(Supplied data Opens)
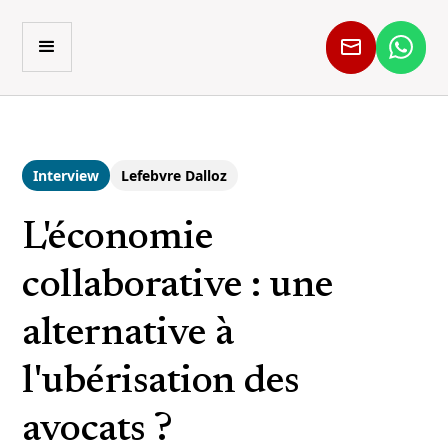
Interview
Lefebvre Dalloz
L'économie
collaborative : une
alternative à
l'ubérisation des
avocats ?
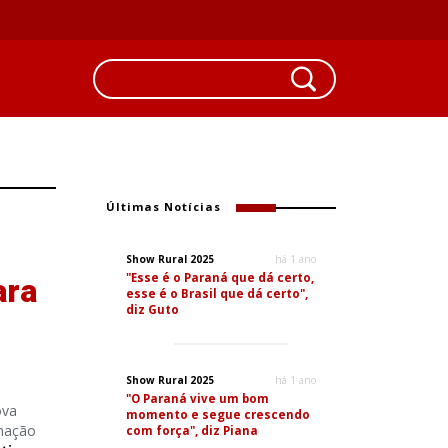
Últimas Notícias
Show Rural 2025
há 1 ano
"Esse é o Paraná que dá certo,
ara
esse é o Brasil que dá certo",
diz Guto
Show Rural 2025
há 1 ano
"O Paraná vive um bom
ova
momento e segue crescendo
rmação
com força", diz Piana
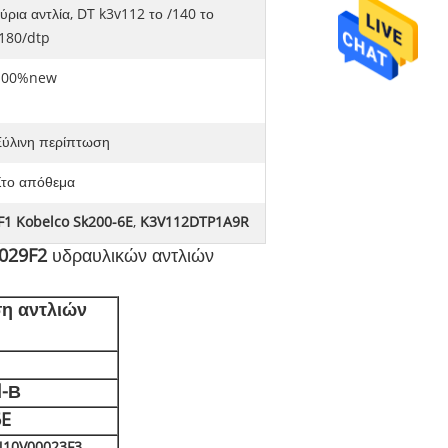
ύρια αντλία, DT k3v112 το /140 το
/180/dtp
100%new
Ξύλινη περίπτωση
Στο απόθεμα
1 Kobelco Sk200-6E
,
K3V112DTP1A9R
029F2
υδραυλικών αντλιών
ση αντλιών
l-Β
6E
N10V00023F3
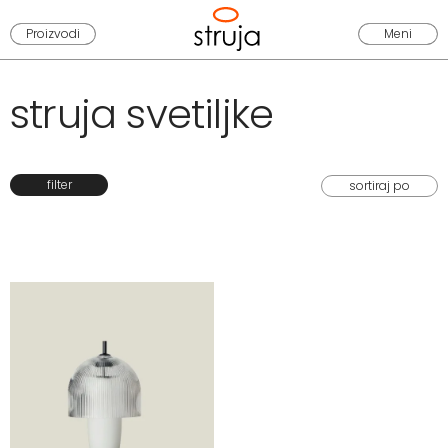
Proizvodi
Meni
struja svetiljke
filter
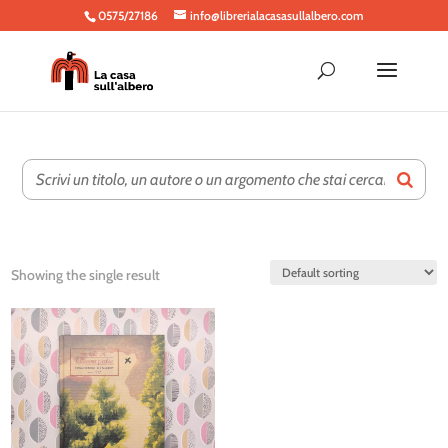
0575/27186
info@librerialacasasullalbero.com
Showing the single result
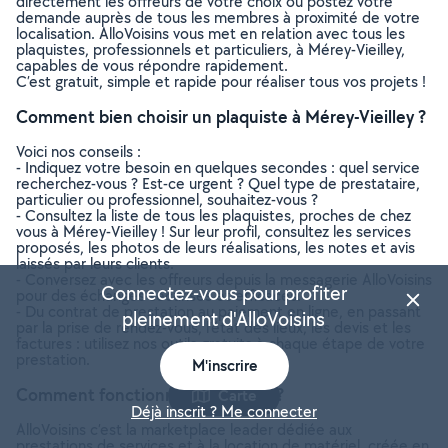
directement les offreurs de votre choix ou postez votre
demande auprès de tous les membres à proximité de votre
localisation. AlloVoisins vous met en relation avec tous les
plaquistes, professionnels et particuliers, à Mérey-Vieilley,
capables de vous répondre rapidement.
C’est gratuit, simple et rapide pour réaliser tous vos projets !
Comment bien choisir un plaquiste à Mérey-Vieilley ?
Voici nos conseils :
- Indiquez votre besoin en quelques secondes : quel service
recherchez-vous ? Est-ce urgent ? Quel type de prestataire,
particulier ou professionnel, souhaitez-vous ?
- Consultez la liste de tous les plaquistes, proches de chez
vous à Mérey-Vieilley ! Sur leur profil, consultez les services
proposés, les photos de leurs réalisations, les notes et avis
laissés par leurs clients.
- Conversez avec les offreurs depuis la messagerie AlloVoisins
Connectez-vous pour profiter
pour des échanges sécurisés et efficaces.
- Du contrat de prestation au paiement en ligne, en passant
pleinement d'AlloVoisins
par la prise de rendez-vous, l’état des lieux, les devis et les
factures : utilisez nos outils gratuits à chaque étape de votre
prestation.
M'inscrire
Comment fonctionne AlloVoisins ?
Carte
Déjà inscrit ? Me connecter
AlloVoisins c’est la marketplace leader dédiée aux
prestations de services et à la location de matériel, créée en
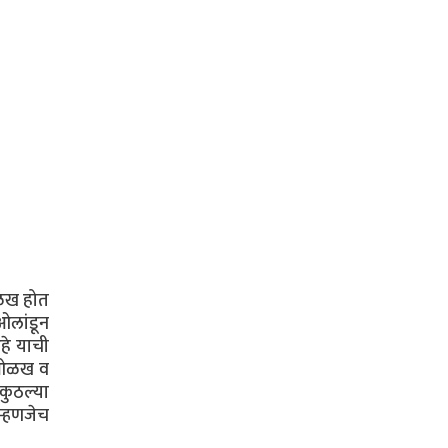
ओळख होत
ओलांडून
आहे याची
ची ओळख व
कुठल्या
म्हणजेच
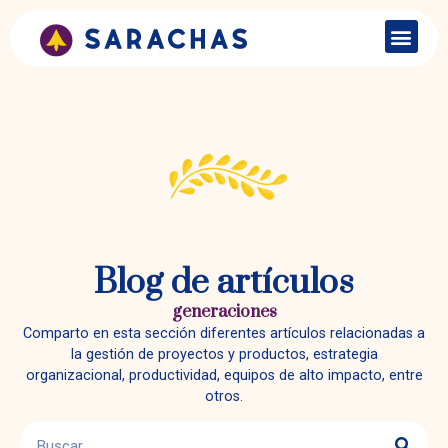
Blog de artículos
generaciones
Comparto en esta sección diferentes artículos relacionadas a
la gestión de proyectos y productos, estrategia
organizacional, productividad, equipos de alto impacto, entre
otros.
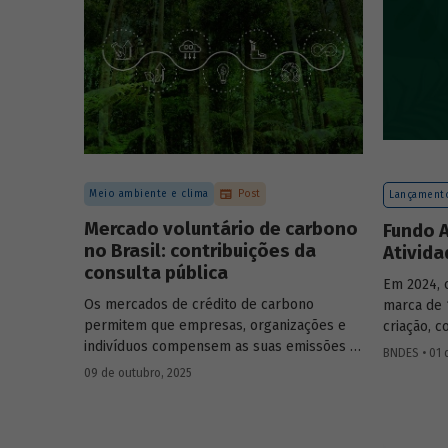
forma con
de cenári
Meio ambiente e clima
Post
Lançamento
Mercado voluntário de carbono
Fundo A
no Brasil: contribuições da
Ativid
consulta pública
Em 2024, 
Os mercados de crédito de carbono
marca de 
permitem que empresas, organizações e
criação, 
indivíduos compensem as suas emissões a
bilhão. I
BNDES • 01 
partir da compra de créditos gerados por
atuação e
09 de outubro, 2025
projetos de redução de emissões e/ou de
relatório 
captura de carbono. O BNDES e o MMA
realizaram uma consulta pública sobre a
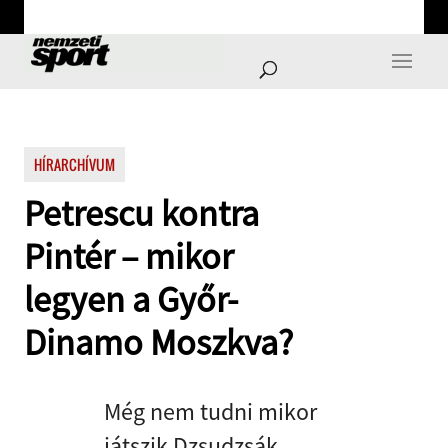
HÍRARCHÍVUM
Petrescu kontra
Pintér – mikor
legyen a Győr-
Dinamo Moszkva?
Még nem tudni mikor
játszik Dzsudzsák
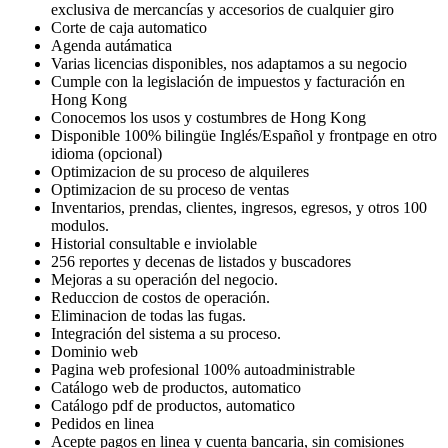
exclusiva de mercancías y accesorios de cualquier giro
Corte de caja automatico
Agenda autámatica
Varias licencias disponibles, nos adaptamos a su negocio
Cumple con la legislación de impuestos y facturación en
Hong Kong
Conocemos los usos y costumbres de Hong Kong
Disponible 100% bilingüe Inglés/Español y frontpage en otro
idioma (opcional)
Optimizacion de su proceso de alquileres
Optimizacion de su proceso de ventas
Inventarios, prendas, clientes, ingresos, egresos, y otros 100
modulos.
Historial consultable e inviolable
256 reportes y decenas de listados y buscadores
Mejoras a su operación del negocio.
Reduccion de costos de operación.
Eliminacion de todas las fugas.
Integración del sistema a su proceso.
Dominio web
Pagina web profesional 100% autoadministrable
Catálogo web de productos, automatico
Catálogo pdf de productos, automatico
Pedidos en linea
Acepte pagos en linea y cuenta bancaria, sin comisiones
(Supplied data Closes)
### Task directions
Return a copy of each line in the entries that carries the string "plaquistes".

### Exercise output
plaquistes, professionnels et particuliers, à Mérey-Vieilley,
- Consultez la liste de tous les plaquistes, proches de chez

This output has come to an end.